*** Opening EXERCISE MATERIAL ***

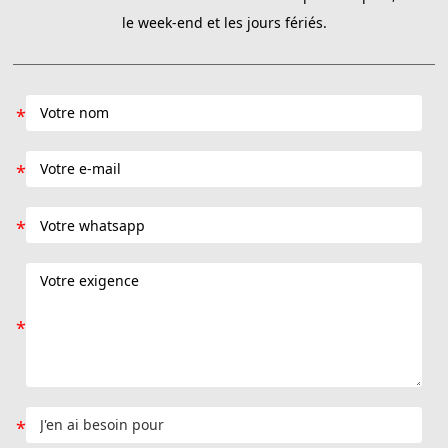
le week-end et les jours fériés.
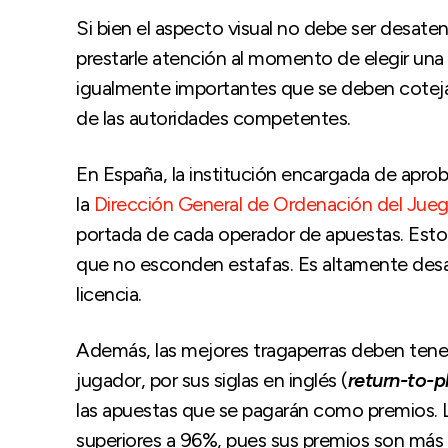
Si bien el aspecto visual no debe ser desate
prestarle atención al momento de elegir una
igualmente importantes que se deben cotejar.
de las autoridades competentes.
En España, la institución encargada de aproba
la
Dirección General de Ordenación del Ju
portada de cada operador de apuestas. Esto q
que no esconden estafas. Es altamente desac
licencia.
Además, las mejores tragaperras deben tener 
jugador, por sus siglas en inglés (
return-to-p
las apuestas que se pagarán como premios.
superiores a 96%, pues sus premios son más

*** Closing EXERCISE MATERIAL ***

AIM OF THE EXERCISE: For the word "apuestas", find all matching lines in the entries above and copy them out.

YOUR RESPONSE:
portada de cada operador de apuestas. Esto q
las apuestas que se pagarán como premios.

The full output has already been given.